I'm rediscovering my childhood love of mathematics after many, many years away and looking to rebuild my skills from the ground up, starting with fundamental arithmetic. I'm working with a text that I enjoy, and it makes a point of demonstrating the ways one algorithm can provide a foundation for another.
I have become very enamored of this idea of rigorously proving each algorithm; I find a simple beauty in proofs, and the absolute mastery of a concept that comes from such rigorous examination is far more appealing to me as a hobbyist than breadth of knowledge. This text glosses over rigorous proofs of the most basic arithmetic algorithms such as addition, subtraction, etc. While I have found some intriguing examples of such proofs on this board and can with great effort wrap my mind around them, I find that I am in no position to attempt to articulate such a thing on my own, and much of the notation used is unfamiliar to me.
What sort of material would I need to study to have the necessary knowledge to devise rigorous proofs of fundamental algorithms as in the above link? Is it possible to learn the necessary mathematical logic independent of the arithmetic/algebra? If so, which texts would you recommend?
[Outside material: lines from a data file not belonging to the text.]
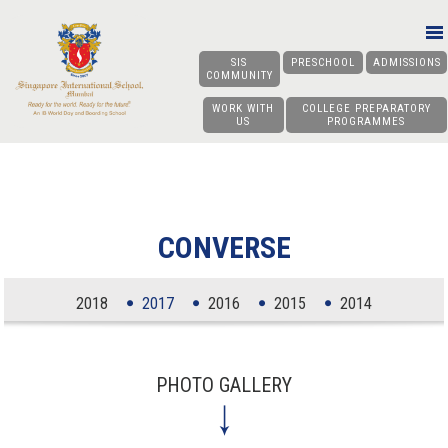
SIS
PRESCHOOL
ADMISSIONS
COMMUNITY
WORK WITH
COLLEGE PREPARATORY
US
PROGRAMMES
CONVERSE
2018
2017
2016
2015
2014
PHOTO GALLERY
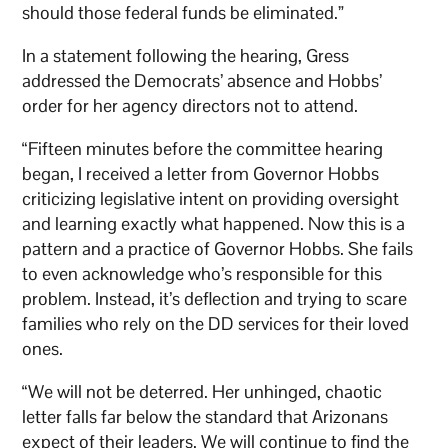
should those federal funds be eliminated.”
In a statement following the hearing, Gress
addressed the Democrats’ absence and Hobbs’
order for her agency directors not to attend.
“Fifteen minutes before the committee hearing
began, I received a letter from Governor Hobbs
criticizing legislative intent on providing oversight
and learning exactly what happened. Now this is a
pattern and a practice of Governor Hobbs. She fails
to even acknowledge who’s responsible for this
problem. Instead, it’s deflection and trying to scare
families who rely on the DD services for their loved
ones.
“We will not be deterred. Her unhinged, chaotic
letter falls far below the standard that Arizonans
expect of their leaders. We will continue to find the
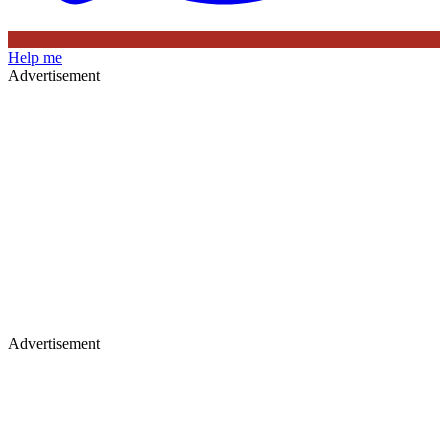
Help me
Advertisement
Advertisement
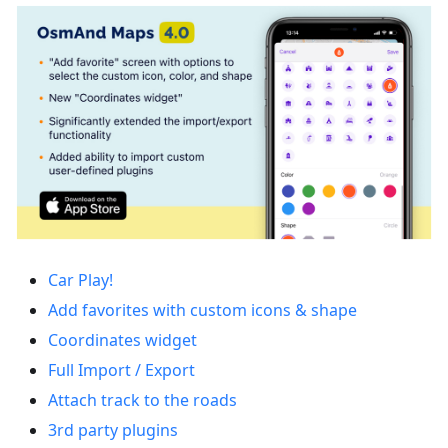
Car Play!
Add favorites with custom icons & shape
Coordinates widget
Full Import / Export
Attach track to the roads
3rd party plugins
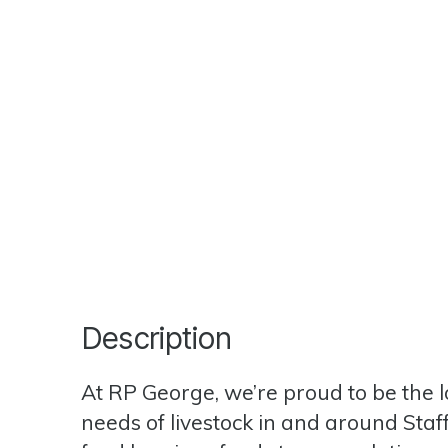
Description
At RP George, we’re proud to be the lo
needs of livestock in and around Staf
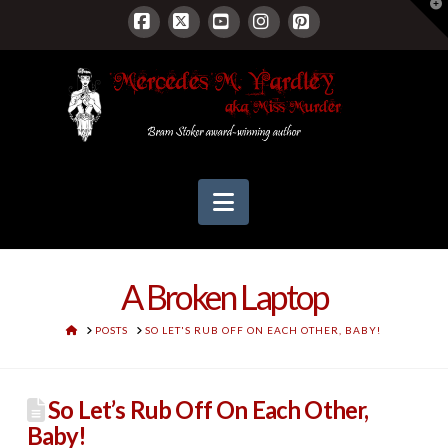
T
t
W
Facebook
X
YouTube
Instagram
Pinterest
Navigation
A Broken Laptop
HOME
POSTS
SO LET'S RUB OFF ON EACH OTHER, BABY!
So Let’s Rub Off On Each Other,
Baby!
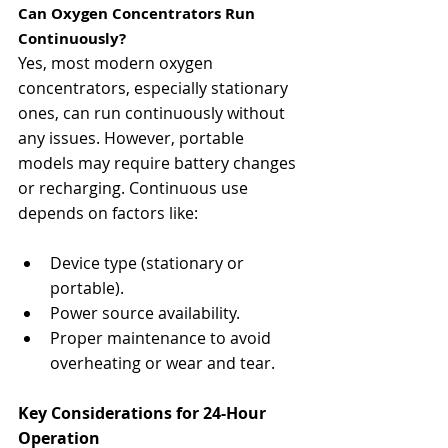
Can Oxygen Concentrators Run 
Continuously?
Yes, most modern oxygen 
concentrators, especially stationary 
ones, can run continuously without 
any issues. However, portable 
models may require battery changes 
or recharging. Continuous use 
depends on factors like:
Device type (stationary or 
portable).
Power source availability.
Proper maintenance to avoid 
overheating or wear and tear.
Key Considerations for 24-Hour 
Operation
Let me be absolutely clear: I am not looking for proofs themselves, but rather the knowledge necessary to devise such proofs on my own. I also understand that at some point, one has to accept certain ideas as axiomatic to be able to begin an inductive process, but I wish to learn how to make that distinction in an educated way. Thank you.
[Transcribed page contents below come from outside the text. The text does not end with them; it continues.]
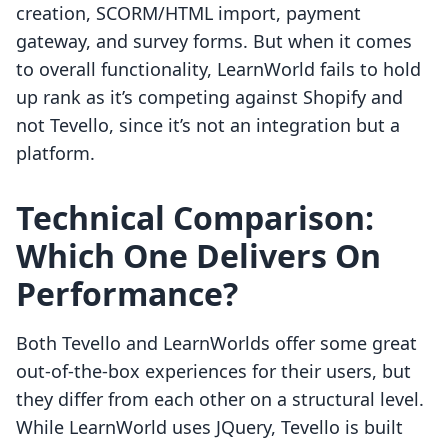
creation, SCORM/HTML import, payment
gateway, and survey forms. But when it comes
to overall functionality, LearnWorld fails to hold
up rank as it’s competing against Shopify and
not Tevello, since it’s not an integration but a
platform.
Technical Comparison:
Which One Delivers On
Performance?
Both Tevello and LearnWorlds offer some great
out-of-the-box experiences for their users, but
they differ from each other on a structural level.
While LearnWorld uses JQuery, Tevello is built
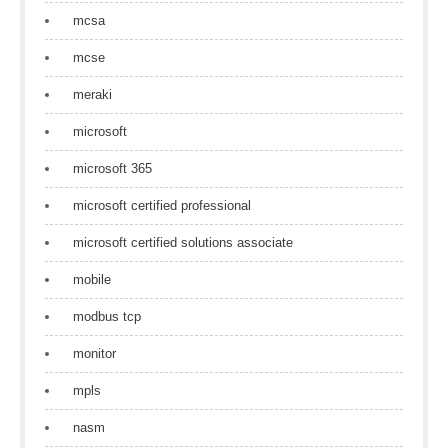
mcsa
mcse
meraki
microsoft
microsoft 365
microsoft certified professional
microsoft certified solutions associate
mobile
modbus tcp
monitor
mpls
nasm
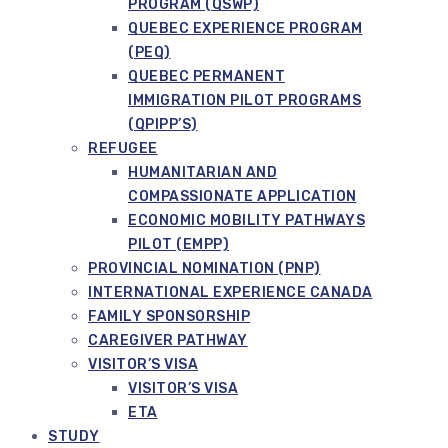
PROGRAM (QSWP)
QUEBEC EXPERIENCE PROGRAM
(PEQ)
QUEBEC PERMANENT
IMMIGRATION PILOT PROGRAMS
(QPIPP’S)
REFUGEE
HUMANITARIAN AND
COMPASSIONATE APPLICATION
ECONOMIC MOBILITY PATHWAYS
PILOT (EMPP)
PROVINCIAL NOMINATION (PNP)
INTERNATIONAL EXPERIENCE CANADA
FAMILY SPONSORSHIP
CAREGIVER PATHWAY
VISITOR’S VISA
VISITOR’S VISA
ETA
STUDY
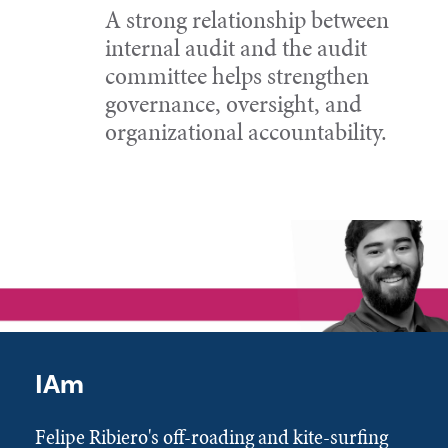
A strong relationship between
internal audit and the audit
committee helps strengthen
governance, oversight, and
organizational accountability.
IAm
Felipe Ribiero's off-roading and kite-surfing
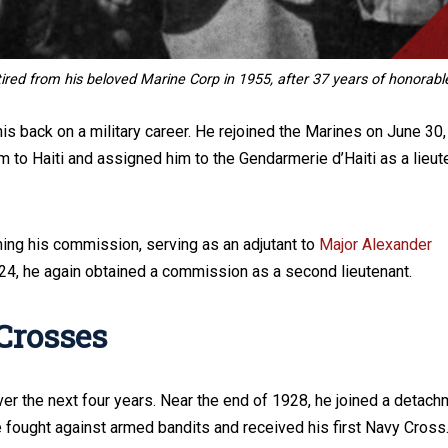
tired from his beloved Marine Corp in 1955, after 37 years of honorabl
is back on a military career. He rejoined the Marines on June 30,
m to Haiti and assigned him to the Gendarmerie d’Haiti as a lieut
ining his commission, serving as an adjutant to
Major Alexander
1924, he again obtained a commission as a second lieutenant.
Crosses
r the next four years. Near the end of 1928, he joined a detach
e fought against armed bandits and received his first Navy Cross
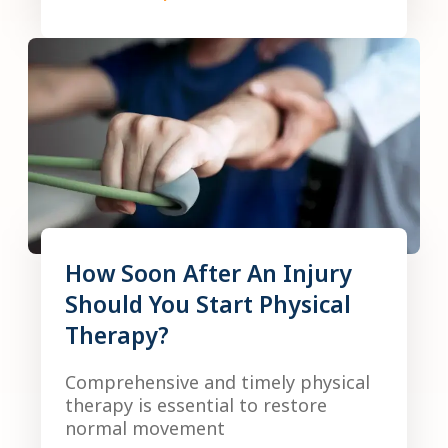
How Soon After An Injury
Should You Start Physical
Therapy?
Comprehensive and timely physical
therapy is essential to restore
normal movement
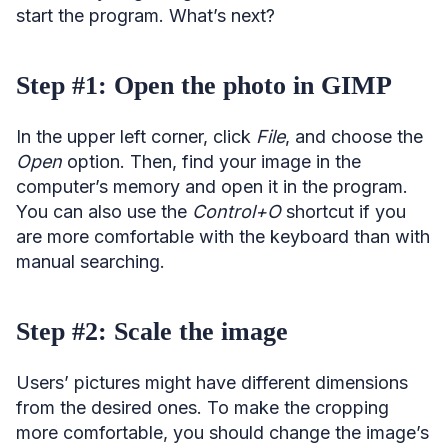
start the program. What’s next?
Step #1: Open the photo in GIMP
In the upper left corner, click
File
, and choose the
Open
option. Then, find your image in the
computer’s memory and open it in the program.
You can also use the
Control+O
shortcut if you
are more comfortable with the keyboard than with
manual searching.
Step #2: Scale the image
Users’ pictures might have different dimensions
from the desired ones. To make the cropping
more comfortable, you should change the image’s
Understanding numerical algorithms necessarily involves some arithmetic and algebra as well as just logic. I would strongly recommend you dip into Knuth's wonderful Art of Computer Programming. This is an encyclopaedic work but quite easy to use as a a very readable reference once you read the introductory sections. Volume 2 includes a discussion of the classical "pencil and paper" algorithms for the basic arithmetic operations.